Action item
All the data should be repeated exactly. Any image in it is left out.

-- Opening Marker --

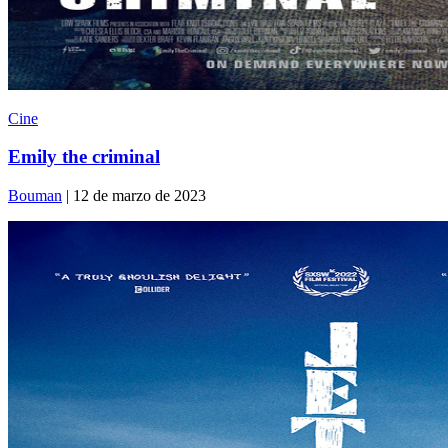
Cine
Emily the criminal
Bouman
| 12 de marzo de 2023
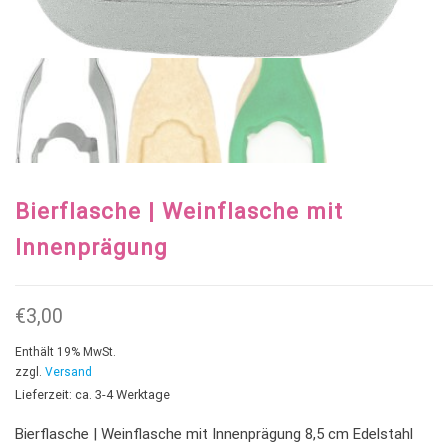
Bierflasche | Weinflasche mit
Innenprägung
€
3,00
Enthält 19% MwSt.
zzgl.
Versand
Lieferzeit: ca. 3-4 Werktage
Bierflasche | Weinflasche mit Innenprägung 8,5 cm Edelstahl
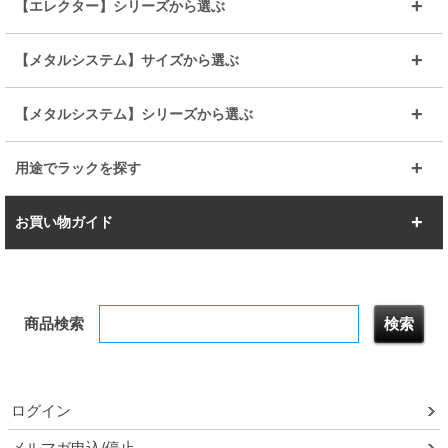
メタルルミナス
突っ張りラック
幅45cm
幅60cm
【エレクター】シリーズから選ぶ
その他便利パーツ
25mm
25mm
ルミナスノワール
プレミアムライン
幅75cm
幅90cm
ベーシック
ヴィンテージ
【メタルシステム】サイズから選ぶ
シリーズ
エディション
19mm
19mm
ルミナスライト
メタルルミナス
幅105cm
幅120cm
スーパーエレクター
スタンダード
エレクター
幅67.7cm
幅97.7cm
【メタルシステム】シリーズから選ぶ
すべてを見る
幅150cm
樹脂製メトロマックス
すべてを見る
幅112.7cm
幅127.7cm
スーパー123
ユニラック
用途でラックを探す
幅142.7cm
幅157.2cm
すべてを見る
突っ張りラック
BIGラック
お買い物ガイド
幅172.2cm
幅187.2cm
衣類収納
キッチン収納
お支払いについて
すべてを見る
防サビ高性能
屋外用ラック
商品検索
送料について
テレビ台
本棚／CDラック
お届けについて
隙間収納ラック
調味料ラック
ログイン
ルミナス製品間違い交換について
メルマガ申込/停止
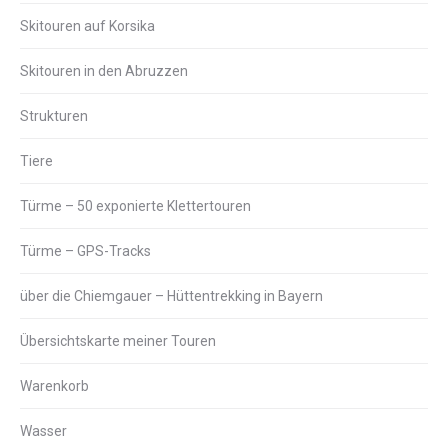
Skitouren auf Korsika
Skitouren in den Abruzzen
Strukturen
Tiere
Türme – 50 exponierte Klettertouren
Türme – GPS-Tracks
über die Chiemgauer – Hüttentrekking in Bayern
Übersichtskarte meiner Touren
Warenkorb
Wasser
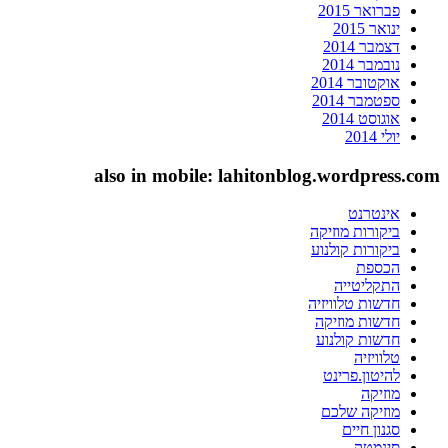
פברואר 2015
ינואר 2015
דצמבר 2014
נובמבר 2014
אוקטובר 2014
ספטמבר 2014
אוגוסט 2014
יולי 2014
also in mobile: lahitonblog.wordpress.com
אינטרנט
ביקורות מוזיקה
ביקורות קולנוע
הכספת
התקליטייה
חדשות טלוויזיה
חדשות מוזיקה
חדשות קולנוע
טלוויזיה
להיטון.פרינט
מוזיקה
מוזיקה שלכם
סגנון חיים
סינמטק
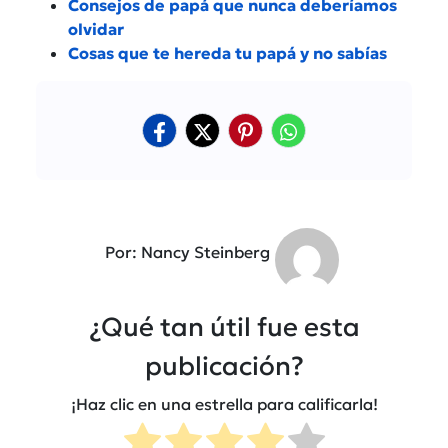
Consejos de papá que nunca deberíamos
olvidar
Cosas que te hereda tu papá y no sabías
Por: Nancy Steinberg
¿Qué tan útil fue esta
publicación?
¡Haz clic en una estrella para calificarla!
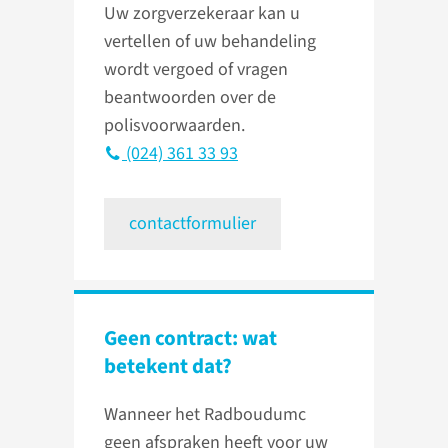
Uw zorgverzekeraar kan u
vertellen of uw behandeling
wordt vergoed of vragen
beantwoorden over de
polisvoorwaarden.
(024) 361 33 93
contactformulier
Geen contract: wat
betekent dat?
Wanneer het Radboudumc
geen afspraken heeft voor uw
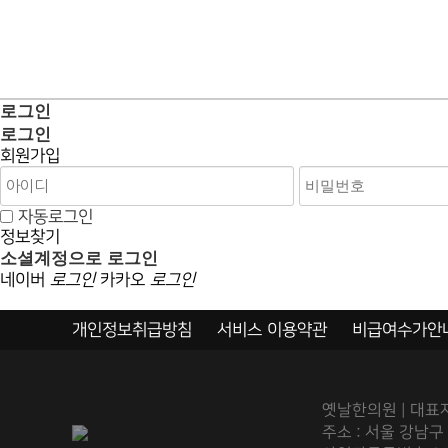
로그인
로그인
회원가입
자동로그인
정보찾기
소셜계정으로 로그인
네이버
로그인
카카오
로그인
개인정보취급방침
서비스 이용약관
비급여수가안
옛날한의원 | 대표자
주소 : 서울 강남구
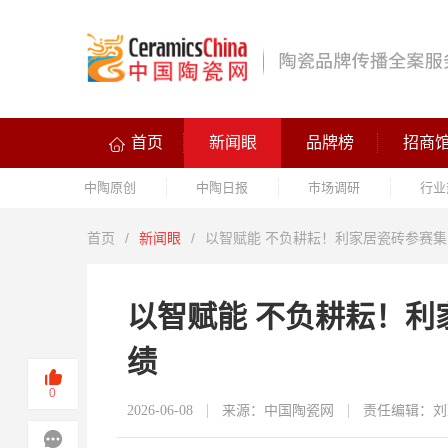
首页
新闻眼
品牌榜
招商
中陶原创
中陶日报
市场调研
行业
首页
/
新闻眼
/
以智赋能 不负耕耘！利家居瓷砖参赛集团
以智赋能 不负耕耘！利家
绩
0
2026-06-08
来源：中国陶瓷网
责任编辑：刘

-- Closing Marker --

Your solution
Cine
Emily the criminal
Bouman
| 12 de marzo de 2023
Bierflasche | Weinflasche mit
Innenprägung
€
3,00
Enthält 19% MwSt.
zzgl.
Versand
Lieferzeit: ca. 3-4 Werktage
Bierflasche | Weinflasche mit Innenprägung 8,5 cm Edelstahl
メタルルミナス
突っ張りラック
幅45cm
幅60cm
【エレクター】シリーズから選ぶ
その他便利パーツ
25mm
25mm
ルミナスノワール
プレミアムライン
幅75cm
幅90cm
ベーシック
ヴィンテージ
【メタルシステム】サイズから選ぶ
シリーズ
エディション
19mm
19mm
ルミナスライト
メタルルミナス
幅105cm
幅120cm
スーパーエレクター
スタンダード
エレクター
幅67.7cm
幅97.7cm
【メタルシステム】シリーズから選ぶ
すべてを見る
幅150cm
樹脂製メトロマックス
すべてを見る
幅112.7cm
幅127.7cm
スーパー123
ユニラック
用途でラックを探す
幅142.7cm
幅157.2cm
すべてを見る
突っ張りラック
BIGラック
お買い物ガイド
幅172.2cm
幅187.2cm
衣類収納
キッチン収納
お支払いについて
すべてを見る
防サビ高性能
屋外用ラック
商品検索
送料について
テレビ台
本棚／CDラック
お届けについて
隙間収納ラック
調味料ラック
ログイン
ルミナス製品間違い交換について
メルマガ申込/停止
Skitouren auf Korsika
Skitouren in den Abruzzen
Strukturen
Tiere
Türme – 50 exponierte Klettertouren
Türme – GPS-Tracks
über die Chiemgauer – Hüttentrekking in Bayern
Übersichtskarte meiner Touren
Warenkorb
Wasser
פברואר 2015
ינואר 2015
דצמבר 2014
נובמבר 2014
אוקטובר 2014
ספטמבר 2014
אוגוסט 2014
יולי 2014
also in mobile: lahitonblog.wordpress.com
אינטרנט
ביקורות מוזיקה
ביקורות קולנוע
הכספת
התקליטייה
חדשות טלוויזיה
חדשות מוזיקה
חדשות קולנוע
טלוויזיה
להיטון.פרינט
מוזיקה
מוזיקה שלכם
סגנון חיים
סינמטק
Consejos de papá que nunca deberíamos
olvidar
Cosas que te hereda tu papá y no sabías
Por: Nancy Steinberg
¿Qué tan útil fue esta
publicación?
¡Haz clic en una estrella para calificarla!
Uw zorgverzekeraar kan u
vertellen of uw behandeling
wordt vergoed of vragen
beantwoorden over de
polisvoorwaarden.
(024) 361 33 93
contactformulier
Geen contract: wat
betekent dat?
Wanneer het Radboudumc
geen afspraken heeft voor uw
로그인
로그인
회원가입
자동로그인
정보찾기
소셜계정으로 로그인
네이버
로그인
카카오
로그인
개인정보취급방침
서비스 이용약관
비급여수가안
옛날한의원 | 대표자
주소 : 서울 강남구
首页
新闻眼
品牌榜
招商
中陶原创
中陶日报
市场调研
行业
首页
/
新闻眼
/
以智赋能 不负耕耘！利家居瓷砖参赛集团
以智赋能 不负耕耘！利家
绩
0
2026-06-08
来源：中国陶瓷网
责任编辑：刘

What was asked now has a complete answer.